WDR.de: Wie lange dauert das?
Volz: Vier oder fünf Tage dauert das schon.
WDR.de: Aber wenn das ein riesiger Ballon ist: Was passiert, wenn der platzt?
Volz: Gar nichts, das Entweichen dauert genau so lange Die Hülle ist sicherheitshalber auch am Gasometer eingehängt.
WDR.de: Wenn sie dann fertig ist: Wie sieht die Skulptur aus?
Volz: Das ist ein großes Gebilde aus Gewebe, das mit Luft gefüllt und mit insgesamt 4,5 Kilometern verknoteten Seilen in ein Paket verwandelt wird. Dieses Paket wird begehbar sein, die Besucher können außen herum laufen, aber durch Schleusen eintreten. Das ist etwas vollkommen Neues in Christos Werk.
WDR.de: Für die Besucher wird das auch eine neue Erfahrung sein. Bisher konnte man die Werke ansehen, jetzt ist man mittendrin.
"Ein Wahnsinnsblick"
Volz: Ja, sie haben plötzlich die Situation, dass sie in einem ganz künstlichen Raum mit großen Ausmaßen sind. Wenn man draußen in der Landschaft unterwegs ist, da sieht man einen Schornstein oder eine Kirche als optischen Bezugspunkt. Den hat man hier nicht. Und die Seile liegen eng am Gewebe an, und wenn man nach oben schaut, wirkt es wie ein Netz. Wenn das Gewebe dann noch atmet - das wird ein fantastisches Erlebnis.
WDR.de: Vorab war auch zu lesen, dass das Werk eine "akustische Sensation" wird.
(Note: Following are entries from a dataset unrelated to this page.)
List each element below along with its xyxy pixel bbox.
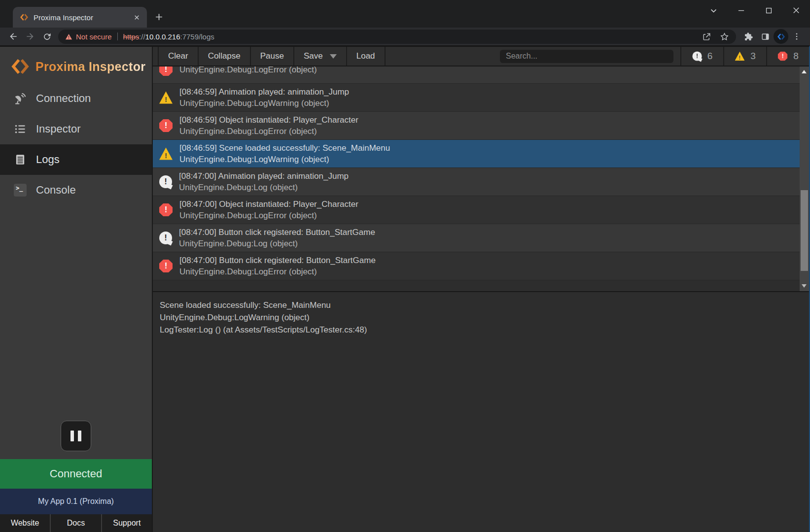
url-scheme: https xyxy=(123,33,140,41)
log-list-container: ! UnityEngine.Debug:LogError (object) ! … xyxy=(153,66,809,292)
log-scrollbar[interactable] xyxy=(800,66,809,291)
sidebar-item-inspector[interactable]: Inspector xyxy=(0,114,152,144)
logs-toolbar: Clear Collapse Pause Save Load ! 6 ! 3 !… xyxy=(153,47,809,66)
url-host: 10.0.0.216 xyxy=(145,33,180,41)
tab-title: Proxima Inspector xyxy=(34,13,132,22)
not-secure-warning[interactable]: Not secure xyxy=(65,33,112,41)
proxima-favicon-icon xyxy=(20,13,29,22)
error-octagon-icon: ! xyxy=(778,51,788,61)
info-bubble-icon: ! xyxy=(159,232,172,244)
sidebar-item-connection[interactable]: Connection xyxy=(0,83,152,114)
side-panel-icon[interactable] xyxy=(757,29,774,44)
scrollbar-up-arrow-icon[interactable] xyxy=(802,70,807,73)
error-octagon-icon: ! xyxy=(159,203,173,216)
scrollbar-down-arrow-icon[interactable] xyxy=(802,284,807,288)
save-button[interactable]: Save xyxy=(294,47,347,66)
warning-count: 3 xyxy=(750,51,756,62)
log-row[interactable]: ! [08:47:00] Button click registered: Bu… xyxy=(153,224,800,252)
load-button[interactable]: Load xyxy=(347,47,386,66)
address-bar[interactable]: Not secure https://10.0.0.216:7759/logs xyxy=(58,30,736,44)
window-close-button[interactable] xyxy=(782,0,810,21)
error-count-badge[interactable]: ! 8 xyxy=(766,47,809,66)
not-secure-label: Not secure xyxy=(76,33,112,41)
clear-button[interactable]: Clear xyxy=(158,47,199,66)
sidebar-footer: Website Docs Support xyxy=(0,514,152,532)
log-line-message: [08:47:00] Button click registered: Butt… xyxy=(179,255,376,266)
extension-avatar-icon[interactable] xyxy=(774,29,788,44)
app-info-bar: My App 0.1 (Proxima) xyxy=(0,489,152,514)
log-row[interactable]: ! [08:46:59] Animation played: animation… xyxy=(153,84,800,112)
reload-button-icon[interactable] xyxy=(38,29,55,44)
log-line-stack: UnityEngine.Debug:LogError (object) xyxy=(179,210,358,221)
footer-link-docs[interactable]: Docs xyxy=(50,514,101,532)
sidebar-label-inspector: Inspector xyxy=(36,123,81,135)
error-count: 8 xyxy=(793,51,799,62)
collapse-button[interactable]: Collapse xyxy=(199,47,251,66)
log-line-message: [08:47:00] Button click registered: Butt… xyxy=(179,227,375,238)
window-maximize-button[interactable] xyxy=(755,0,782,21)
share-icon[interactable] xyxy=(700,30,713,43)
info-bubble-icon: ! xyxy=(159,175,172,188)
document-icon xyxy=(13,152,28,167)
log-line-message: [08:47:00] Object instantiated: Player_C… xyxy=(179,199,358,210)
warning-triangle-icon: ! xyxy=(735,51,745,61)
new-tab-button[interactable] xyxy=(152,10,166,24)
log-row[interactable]: ! [08:47:00] Object instantiated: Player… xyxy=(153,196,800,224)
log-line-message: [08:46:59] Animation played: animation_J… xyxy=(179,86,349,98)
save-dropdown-caret-icon[interactable] xyxy=(330,54,337,62)
error-octagon-icon: ! xyxy=(159,119,173,132)
log-line-message: [08:46:59] Scene loaded successfully: Sc… xyxy=(179,142,390,154)
browser-titlebar: Proxima Inspector xyxy=(0,0,810,28)
log-line-message: [08:46:59] Object instantiated: Player_C… xyxy=(179,114,358,126)
log-line-stack: UnityEngine.Debug:LogError (object) xyxy=(179,266,376,277)
footer-link-website[interactable]: Website xyxy=(0,514,50,532)
sidebar-item-logs[interactable]: Logs xyxy=(0,144,152,175)
back-button-icon[interactable] xyxy=(5,29,22,44)
info-bubble-icon: ! xyxy=(692,51,702,61)
tab-search-chevron-icon[interactable] xyxy=(700,0,727,21)
pause-button[interactable]: Pause xyxy=(251,47,294,66)
pause-icon xyxy=(70,431,74,441)
sidebar-label-logs: Logs xyxy=(36,153,60,166)
stream-pause-button[interactable] xyxy=(61,421,91,451)
warning-count-badge[interactable]: ! 3 xyxy=(723,47,766,66)
log-row[interactable]: ! [08:47:00] Animation played: animation… xyxy=(153,168,800,196)
log-line-stack: UnityEngine.Debug:Log (object) xyxy=(179,238,375,249)
detail-line-message: Scene loaded successfully: Scene_MainMen… xyxy=(160,299,802,311)
log-row[interactable]: ! [08:46:59] Object instantiated: Player… xyxy=(153,112,800,140)
log-line-stack: UnityEngine.Debug:LogError (object) xyxy=(179,126,358,137)
error-octagon-icon: ! xyxy=(159,66,173,76)
log-line-stack: UnityEngine.Debug:LogWarning (object) xyxy=(179,98,349,109)
search-input[interactable] xyxy=(500,50,673,63)
log-line-stack: UnityEngine.Debug:LogWarning (object) xyxy=(179,154,390,165)
warning-triangle-icon: ! xyxy=(159,147,173,160)
url-path: :7759/logs xyxy=(180,33,214,41)
omnibox-divider xyxy=(117,33,118,40)
extensions-puzzle-icon[interactable] xyxy=(740,29,757,44)
footer-link-support[interactable]: Support xyxy=(101,514,152,532)
brand: Proxima Inspector xyxy=(0,47,152,78)
proxima-logo-icon xyxy=(11,57,30,76)
url-separator: :// xyxy=(139,33,145,41)
terminal-icon: >_ xyxy=(13,183,28,198)
log-line-stack: UnityEngine.Debug:LogError (object) xyxy=(179,66,317,75)
log-count-badge[interactable]: ! 6 xyxy=(680,47,723,66)
scrollbar-thumb[interactable] xyxy=(801,190,808,271)
tab-close-icon[interactable] xyxy=(132,13,141,22)
bookmark-star-icon[interactable] xyxy=(717,30,731,43)
browser-tab[interactable]: Proxima Inspector xyxy=(13,7,147,28)
log-row[interactable]: ! [08:47:00] Button click registered: Bu… xyxy=(153,252,800,280)
error-octagon-icon: ! xyxy=(159,260,173,272)
forward-button-icon[interactable] xyxy=(22,29,38,44)
sidebar-item-console[interactable]: >_ Console xyxy=(0,175,152,205)
brand-title: Proxima Inspector xyxy=(35,60,145,74)
warning-triangle-icon xyxy=(65,33,72,40)
sidebar-label-console: Console xyxy=(36,184,76,197)
browser-menu-dots-icon[interactable] xyxy=(788,29,805,44)
detail-line-source: LogTester:Log () (at Assets/TestScripts/… xyxy=(160,324,802,336)
satellite-icon xyxy=(13,91,28,106)
log-row[interactable]: ! UnityEngine.Debug:LogError (object) xyxy=(153,66,800,84)
log-row[interactable]: ! [08:46:59] Scene loaded successfully: … xyxy=(153,140,800,168)
window-minimize-button[interactable] xyxy=(727,0,755,21)
url-text: https://10.0.0.216:7759/logs xyxy=(123,33,214,41)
Optisch - ja, aber akustisch?
Volz: Das wird eine ganz eigene Akustik haben, verhalten, meditativ, da kann man nicht auf frühere Erfahrungen zurückgreifen. Da muss man sich erst einfühlen, um die Vielschichtigkeit Stück für Stück zu erleben.
WDR.de: Welches Bild wird Ihnen wohl einfallen, wenn Sie später mal an Big Air Package denken? Nicht ein Foto - ein Bild im Kopf.
Volz: Das wird der Blick ins Innere sein. Ich habe das schon ein bisschen erlebt, wir hatten ein drei Meter hohes Modell, und da bin ich mit dem Kopf rein, um ein Foto zu machen. Das war ein bläuliches Licht - ein Wahnsinnsblick.
Das Interview führte Marion Kretz-Mangold.